In Alexander v. Possible Productions, Inc., 17-cv-5532, 2018 WL 4804638 (S.D.N.Y. Oct. 4, 2018), the court denied defendants’ motion to dismiss plaintiff’s claims of retaliation and sex-based discrimination/sexual harassment.
In sum, plaintiff – who was employed by Showtime as a body double for the character Alison on the TV show “The Affair” – alleges that she was subjected to sexual harassment by her supervisor (assistant director Travis Rehwaldt) and then terminated for complaining about it. Specifically, plaintiff took issue with how she was identified on a call sheet (being referred to as “Alison sexy time Double”), in that it “reduced her to a sexual object.”
The court initially held that plaintiff’s claims were not subject to arbitration, since the non-discrimination provisions of the Screen Actors Guild Television Agreement exempted discrimination claims from its arbitration provisions.
Next, the court held that plaintiff sufficiently alleged retaliation under Title VII of the Civil Rights Act of 1964:
Six days after she complained to Rehwaldt about what she believed to be an incident of sexual harassment, she received notice that she was no longer needed as a body double on The Affair. Plaintiff alleges that she was given a flimsy explanation for this: she was dismissed because she did not have a good hair color match, despite the fact that she wore wigs during the duration of her role, and her replacement also wore a wig.
The Court need not consider whether the underlying discrimination complained of (the reference on the Call Sheet to “Alison Sexytime Double), standing alone, is enough to state a claim of unlawful discrimination. It is enough for Plaintiff to allege that she was fired in response to her protest to Rehwaldt that the Call Sheet reference was sexual harassment for her to state a claim under Title VII for retaliation.

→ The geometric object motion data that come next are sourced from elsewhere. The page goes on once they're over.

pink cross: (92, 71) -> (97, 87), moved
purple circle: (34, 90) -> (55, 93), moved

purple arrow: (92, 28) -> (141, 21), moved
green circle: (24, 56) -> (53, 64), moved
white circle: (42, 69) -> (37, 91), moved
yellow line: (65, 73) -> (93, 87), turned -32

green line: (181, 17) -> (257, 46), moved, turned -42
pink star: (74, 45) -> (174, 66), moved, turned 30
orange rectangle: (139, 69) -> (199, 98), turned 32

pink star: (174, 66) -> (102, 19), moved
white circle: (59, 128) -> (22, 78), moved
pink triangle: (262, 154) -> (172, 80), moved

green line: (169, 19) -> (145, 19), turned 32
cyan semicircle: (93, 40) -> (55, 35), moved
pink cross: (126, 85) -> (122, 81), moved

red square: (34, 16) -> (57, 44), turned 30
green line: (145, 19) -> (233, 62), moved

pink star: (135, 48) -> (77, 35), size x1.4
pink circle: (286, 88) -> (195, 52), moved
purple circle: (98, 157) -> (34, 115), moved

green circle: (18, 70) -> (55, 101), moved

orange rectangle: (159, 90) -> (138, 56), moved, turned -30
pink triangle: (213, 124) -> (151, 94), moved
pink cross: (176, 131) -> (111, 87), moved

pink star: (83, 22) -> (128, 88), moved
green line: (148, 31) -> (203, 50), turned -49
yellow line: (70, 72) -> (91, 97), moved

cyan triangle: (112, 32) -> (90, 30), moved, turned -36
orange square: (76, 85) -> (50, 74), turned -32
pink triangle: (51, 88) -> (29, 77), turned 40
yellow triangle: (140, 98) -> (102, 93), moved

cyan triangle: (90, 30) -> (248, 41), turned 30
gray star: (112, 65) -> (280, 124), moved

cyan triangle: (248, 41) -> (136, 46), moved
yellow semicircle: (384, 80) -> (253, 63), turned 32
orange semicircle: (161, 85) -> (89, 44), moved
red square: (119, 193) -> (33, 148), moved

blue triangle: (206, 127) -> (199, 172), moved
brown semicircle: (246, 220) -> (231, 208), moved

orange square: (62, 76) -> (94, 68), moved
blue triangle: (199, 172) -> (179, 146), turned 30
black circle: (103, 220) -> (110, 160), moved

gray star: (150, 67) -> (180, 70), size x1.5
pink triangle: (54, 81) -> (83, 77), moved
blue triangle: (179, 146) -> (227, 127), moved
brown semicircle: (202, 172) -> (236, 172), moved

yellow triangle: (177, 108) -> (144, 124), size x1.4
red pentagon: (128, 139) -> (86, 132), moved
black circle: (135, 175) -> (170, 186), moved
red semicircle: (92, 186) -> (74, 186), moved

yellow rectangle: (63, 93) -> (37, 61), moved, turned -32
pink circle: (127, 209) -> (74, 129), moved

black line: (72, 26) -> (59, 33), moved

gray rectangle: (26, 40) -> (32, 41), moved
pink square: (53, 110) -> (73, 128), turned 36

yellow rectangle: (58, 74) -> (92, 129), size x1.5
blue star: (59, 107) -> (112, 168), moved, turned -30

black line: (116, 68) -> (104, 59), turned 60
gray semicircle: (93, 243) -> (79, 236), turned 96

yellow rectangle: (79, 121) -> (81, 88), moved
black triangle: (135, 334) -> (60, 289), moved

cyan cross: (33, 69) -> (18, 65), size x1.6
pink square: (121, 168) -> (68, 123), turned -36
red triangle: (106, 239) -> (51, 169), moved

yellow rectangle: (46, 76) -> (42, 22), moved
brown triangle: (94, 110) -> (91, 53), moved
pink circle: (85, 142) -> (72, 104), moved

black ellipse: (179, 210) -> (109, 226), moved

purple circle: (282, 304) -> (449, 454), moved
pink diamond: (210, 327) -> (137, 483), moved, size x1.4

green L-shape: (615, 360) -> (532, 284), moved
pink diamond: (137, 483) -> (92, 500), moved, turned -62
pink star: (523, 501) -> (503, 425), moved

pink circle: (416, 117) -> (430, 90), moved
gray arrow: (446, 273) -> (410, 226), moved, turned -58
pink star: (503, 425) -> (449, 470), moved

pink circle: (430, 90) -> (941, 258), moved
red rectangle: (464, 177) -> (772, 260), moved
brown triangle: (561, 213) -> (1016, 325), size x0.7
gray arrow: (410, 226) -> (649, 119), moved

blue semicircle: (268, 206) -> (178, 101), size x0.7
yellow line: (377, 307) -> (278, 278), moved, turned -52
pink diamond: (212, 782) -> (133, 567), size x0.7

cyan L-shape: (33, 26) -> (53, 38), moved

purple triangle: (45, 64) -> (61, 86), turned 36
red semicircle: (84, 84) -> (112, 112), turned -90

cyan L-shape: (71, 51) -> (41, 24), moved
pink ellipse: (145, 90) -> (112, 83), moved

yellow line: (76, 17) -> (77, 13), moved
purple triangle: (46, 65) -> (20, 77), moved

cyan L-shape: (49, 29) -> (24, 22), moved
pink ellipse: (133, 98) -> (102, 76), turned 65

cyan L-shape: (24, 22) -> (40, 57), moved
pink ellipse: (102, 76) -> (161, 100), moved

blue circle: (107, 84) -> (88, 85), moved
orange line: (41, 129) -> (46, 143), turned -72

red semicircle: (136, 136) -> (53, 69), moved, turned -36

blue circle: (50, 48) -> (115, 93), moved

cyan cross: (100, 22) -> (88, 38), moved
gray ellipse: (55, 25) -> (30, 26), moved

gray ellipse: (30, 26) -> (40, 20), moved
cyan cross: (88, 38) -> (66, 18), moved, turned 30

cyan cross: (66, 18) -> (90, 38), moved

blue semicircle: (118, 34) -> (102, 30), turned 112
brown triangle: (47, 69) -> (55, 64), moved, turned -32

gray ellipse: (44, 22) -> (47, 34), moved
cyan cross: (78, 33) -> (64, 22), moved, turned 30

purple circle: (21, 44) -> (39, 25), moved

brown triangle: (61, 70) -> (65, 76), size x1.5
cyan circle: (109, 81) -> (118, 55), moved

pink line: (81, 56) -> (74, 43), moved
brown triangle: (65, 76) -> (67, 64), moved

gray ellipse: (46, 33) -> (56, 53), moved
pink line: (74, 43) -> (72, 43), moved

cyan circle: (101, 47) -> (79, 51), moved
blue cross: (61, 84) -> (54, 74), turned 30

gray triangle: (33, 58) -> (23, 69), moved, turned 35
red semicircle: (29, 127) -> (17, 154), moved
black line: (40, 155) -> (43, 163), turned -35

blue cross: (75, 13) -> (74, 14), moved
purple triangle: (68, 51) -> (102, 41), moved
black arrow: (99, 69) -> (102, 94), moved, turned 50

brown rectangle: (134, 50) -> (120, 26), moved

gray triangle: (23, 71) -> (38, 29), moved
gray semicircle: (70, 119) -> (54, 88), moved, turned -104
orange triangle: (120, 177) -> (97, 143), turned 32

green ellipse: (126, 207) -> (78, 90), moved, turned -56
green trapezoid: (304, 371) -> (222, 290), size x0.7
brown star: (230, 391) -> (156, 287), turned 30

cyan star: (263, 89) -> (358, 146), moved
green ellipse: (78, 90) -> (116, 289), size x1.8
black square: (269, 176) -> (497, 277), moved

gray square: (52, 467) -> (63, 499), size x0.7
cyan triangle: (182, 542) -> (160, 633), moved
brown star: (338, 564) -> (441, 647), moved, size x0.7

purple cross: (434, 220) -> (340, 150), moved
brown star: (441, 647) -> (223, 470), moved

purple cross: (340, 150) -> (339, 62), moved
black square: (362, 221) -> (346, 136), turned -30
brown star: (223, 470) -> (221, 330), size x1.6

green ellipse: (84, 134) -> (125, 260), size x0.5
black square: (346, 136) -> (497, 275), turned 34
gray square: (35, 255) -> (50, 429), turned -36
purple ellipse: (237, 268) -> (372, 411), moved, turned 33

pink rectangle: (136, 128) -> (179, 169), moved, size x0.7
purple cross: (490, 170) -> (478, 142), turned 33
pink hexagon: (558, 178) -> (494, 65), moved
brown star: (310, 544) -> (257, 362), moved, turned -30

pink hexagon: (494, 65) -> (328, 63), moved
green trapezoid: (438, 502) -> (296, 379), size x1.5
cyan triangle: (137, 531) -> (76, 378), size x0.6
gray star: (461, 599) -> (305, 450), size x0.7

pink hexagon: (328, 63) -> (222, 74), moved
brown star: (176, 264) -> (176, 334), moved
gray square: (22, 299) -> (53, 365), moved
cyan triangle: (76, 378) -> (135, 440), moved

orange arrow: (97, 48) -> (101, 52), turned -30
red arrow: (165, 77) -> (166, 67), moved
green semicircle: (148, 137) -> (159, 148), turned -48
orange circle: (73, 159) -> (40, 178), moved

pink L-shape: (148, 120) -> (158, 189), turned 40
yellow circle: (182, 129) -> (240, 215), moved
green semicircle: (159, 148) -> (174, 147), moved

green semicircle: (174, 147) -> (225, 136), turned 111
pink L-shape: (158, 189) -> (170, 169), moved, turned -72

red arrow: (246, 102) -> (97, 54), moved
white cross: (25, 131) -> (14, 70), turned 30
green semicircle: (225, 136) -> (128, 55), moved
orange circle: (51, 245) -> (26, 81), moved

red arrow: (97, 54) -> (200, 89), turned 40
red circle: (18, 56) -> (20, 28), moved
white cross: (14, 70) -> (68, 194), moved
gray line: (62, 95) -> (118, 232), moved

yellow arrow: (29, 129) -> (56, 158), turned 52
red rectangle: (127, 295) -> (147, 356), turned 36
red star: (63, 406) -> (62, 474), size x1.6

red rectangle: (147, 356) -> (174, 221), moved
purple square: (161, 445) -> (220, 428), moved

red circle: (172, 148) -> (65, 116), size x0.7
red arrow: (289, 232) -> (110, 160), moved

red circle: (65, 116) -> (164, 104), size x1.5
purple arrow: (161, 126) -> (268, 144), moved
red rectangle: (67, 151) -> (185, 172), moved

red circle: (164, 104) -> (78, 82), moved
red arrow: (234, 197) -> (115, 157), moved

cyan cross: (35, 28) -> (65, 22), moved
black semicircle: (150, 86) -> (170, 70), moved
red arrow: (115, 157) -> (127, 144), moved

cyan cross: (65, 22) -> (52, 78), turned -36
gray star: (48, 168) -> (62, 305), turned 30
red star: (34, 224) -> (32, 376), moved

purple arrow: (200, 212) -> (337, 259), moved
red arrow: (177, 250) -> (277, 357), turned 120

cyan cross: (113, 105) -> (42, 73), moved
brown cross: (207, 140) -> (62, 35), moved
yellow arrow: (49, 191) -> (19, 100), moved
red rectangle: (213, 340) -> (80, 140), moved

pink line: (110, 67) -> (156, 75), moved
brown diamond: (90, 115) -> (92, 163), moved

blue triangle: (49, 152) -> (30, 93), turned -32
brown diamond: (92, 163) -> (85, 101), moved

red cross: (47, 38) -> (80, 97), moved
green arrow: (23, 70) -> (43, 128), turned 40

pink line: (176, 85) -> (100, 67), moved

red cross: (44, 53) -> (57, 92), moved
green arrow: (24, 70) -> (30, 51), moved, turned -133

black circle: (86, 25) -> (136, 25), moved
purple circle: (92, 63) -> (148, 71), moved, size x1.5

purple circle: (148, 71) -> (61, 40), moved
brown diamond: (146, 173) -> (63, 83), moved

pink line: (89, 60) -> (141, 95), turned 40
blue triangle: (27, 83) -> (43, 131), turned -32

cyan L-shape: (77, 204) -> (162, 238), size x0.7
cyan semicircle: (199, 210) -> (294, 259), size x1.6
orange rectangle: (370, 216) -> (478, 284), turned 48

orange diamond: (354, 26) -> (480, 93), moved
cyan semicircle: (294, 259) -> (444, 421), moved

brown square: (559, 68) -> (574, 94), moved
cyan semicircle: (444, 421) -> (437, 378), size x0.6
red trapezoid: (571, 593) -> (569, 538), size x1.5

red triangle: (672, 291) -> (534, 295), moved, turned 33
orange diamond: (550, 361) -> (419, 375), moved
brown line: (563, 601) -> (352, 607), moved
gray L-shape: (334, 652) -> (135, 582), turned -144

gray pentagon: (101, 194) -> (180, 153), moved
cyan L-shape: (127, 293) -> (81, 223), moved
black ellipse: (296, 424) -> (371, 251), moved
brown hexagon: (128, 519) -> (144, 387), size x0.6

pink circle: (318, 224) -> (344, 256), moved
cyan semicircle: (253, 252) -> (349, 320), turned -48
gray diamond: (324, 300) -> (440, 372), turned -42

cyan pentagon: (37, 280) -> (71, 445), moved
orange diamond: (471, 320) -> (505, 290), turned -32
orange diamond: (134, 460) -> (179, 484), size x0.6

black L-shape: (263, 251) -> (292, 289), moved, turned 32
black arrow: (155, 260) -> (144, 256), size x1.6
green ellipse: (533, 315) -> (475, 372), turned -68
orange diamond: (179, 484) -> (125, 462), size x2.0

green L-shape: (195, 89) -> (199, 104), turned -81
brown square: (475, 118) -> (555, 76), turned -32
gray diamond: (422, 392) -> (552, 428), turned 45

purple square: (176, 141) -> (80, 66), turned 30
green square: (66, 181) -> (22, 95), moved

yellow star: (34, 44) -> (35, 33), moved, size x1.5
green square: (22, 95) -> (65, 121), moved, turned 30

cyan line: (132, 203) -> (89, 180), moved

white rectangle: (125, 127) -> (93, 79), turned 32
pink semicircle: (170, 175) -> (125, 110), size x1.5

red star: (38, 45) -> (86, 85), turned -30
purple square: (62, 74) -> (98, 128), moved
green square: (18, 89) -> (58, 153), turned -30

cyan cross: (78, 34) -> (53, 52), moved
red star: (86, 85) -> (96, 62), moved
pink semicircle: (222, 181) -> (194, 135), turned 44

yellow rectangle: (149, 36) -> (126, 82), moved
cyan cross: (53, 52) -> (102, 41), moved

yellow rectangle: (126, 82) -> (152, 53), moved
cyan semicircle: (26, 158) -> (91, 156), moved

The court then held that plaintiff sufficiently alleged sex discrimination under the NYC Human Rights Law. En route to its conclusion, the court summarized the law pertaining to claims under that statute, and in particular, its comparably broader standard for liability:
For an employer’s conduct to be actionable as hostile work environment sexual harassment, it must be both objectively and subjectively offensive, such that a reasonable person would find the behavior hostile and abusive, and such that the plaintiff herself did, in fact, perceive it to be so. … If a reasonable person would consider the conduct to consist merely of petty slights and trivial inconveniences, an employer can avoid liability under the NYCHRL. … Courts must consider the totality of the circumstances in determining whether a workplace is hostile or abusive. … Because the NYCHRL is designed to be broadly remedial, liability for sexual harassment under the NYCHRL is determined by the existence of any unequal treatment, and questions of severity and frequency are reserved for the consideration of damages. … But the NYCHRL, like Title VII and the NYSHRL, is still not a general civility code. [P]etty slights and trivial inconveniences are not actionable. … Isolated incidents of unwelcome verbal conduct have been found to constitute the type of petty slights and trivial inconveniences that are not actionable, even under the liberal NYCHRL standard. This Court’s interpretation of the NYCHRL is guided by Williams v. N.Y. City Hous. Auth., 61 A.D.3d 62, 872 N.Y.S.2d 27 (1st Dep’t 2009), which discusses how the NYCHRL was changed by the Local Civil Rights Restoration Act of 2005 (the “Restoration Act”). … The Restoration Act modified the construction provision of the NYCHRL, so that the NYCHRL now explicitly requires an independent liberal construction analysis in all circumstances … targeted to understanding and fulfilling what the statute characterizes as the [NYCHRL’s] uniquely broad and remedial purposes, which go beyond those of counterpart state or federal civil rights laws. … According to Mihalik v. Credit Agricole Cheuvreux North America, Inc., 715 F.3d 102 (2d Cir. 2013), to establish a … discrimination claim under the NYCHRL, the plaintiff need only demonstrate by a preponderance of the evidence that she has been treated less well than other employees because of her gender, race, religion, or national origin. … The challenged conduct need not even be tangible (like hiring or firing). … Thus, the NYCHRL is to be construed more broadly than federal civil rights laws and the NYSHRL; its provisions are more remedial than both.
Here, plaintiff met this burden.
Finally, the court held that plaintiff sufficiently alleged retaliation claims under the New York State and City Human Rights Laws. Noting plaintiff’s lower burden under the NYCHRL – i.e., the statute prohibits retaliation “in any manner” and does not require a “materially adverse employment action” – the court concluded: “It is reasonable for the Court to infer a causal connection between Plaintiff’s dismissal and her complaint six days prior, and that Plaintiff’s dismissal was a retaliatory response to her complaint.”